* Given records
########################################

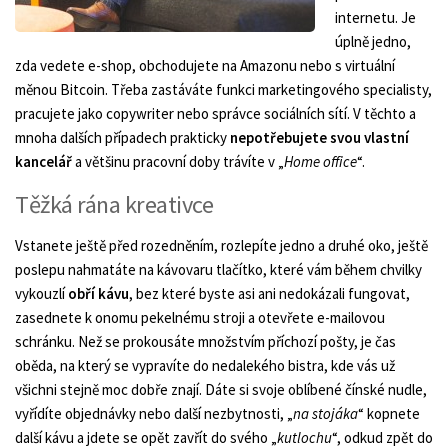
internetu. Je
úplně jedno,
zda vedete e-shop, obchodujete na Amazonu nebo s virtuální
měnou Bitcoin. Třeba zastáváte funkci marketingového specialisty,
pracujete jako copywriter nebo správce sociálních sítí. V těchto a
mnoha dalších případech prakticky
nepotřebujete svou vlastní
kancelář
a většinu pracovní doby trávíte v „
Home office
“.
Těžká rána kreativce
Vstanete ještě před rozedněním, rozlepíte jedno a druhé oko, ještě
poslepu nahmatáte na kávovaru tlačítko, které vám během chvilky
vykouzlí
obří kávu
, bez které byste asi ani nedokázali fungovat,
zasednete k onomu pekelnému stroji a otevřete e-mailovou
schránku. Než se prokousáte množstvím příchozí pošty, je čas
oběda, na který se vypravíte do nedalekého bistra, kde vás už
všichni stejně moc dobře znají. Dáte si svoje oblíbené čínské nudle,
vyřídíte objednávky nebo další nezbytnosti, „
na stojáka
“ kopnete
další kávu a jdete se opět zavřít do svého „
kutlochu
“, odkud zpět do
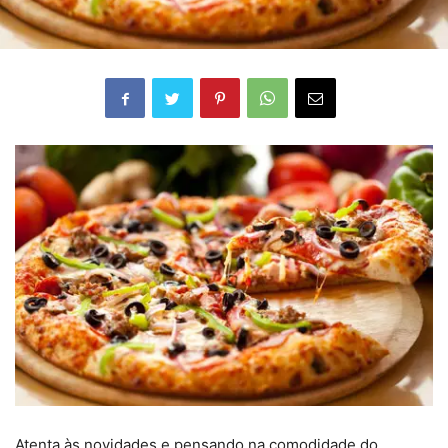
Atenta às novidades e pensando na comodidade do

########################################

* Work instructions
Search the listing above for "kávu" and copy every line that has it.

* Output of the task
obří kávu
další kávu a jdete se opět zavřít do svého „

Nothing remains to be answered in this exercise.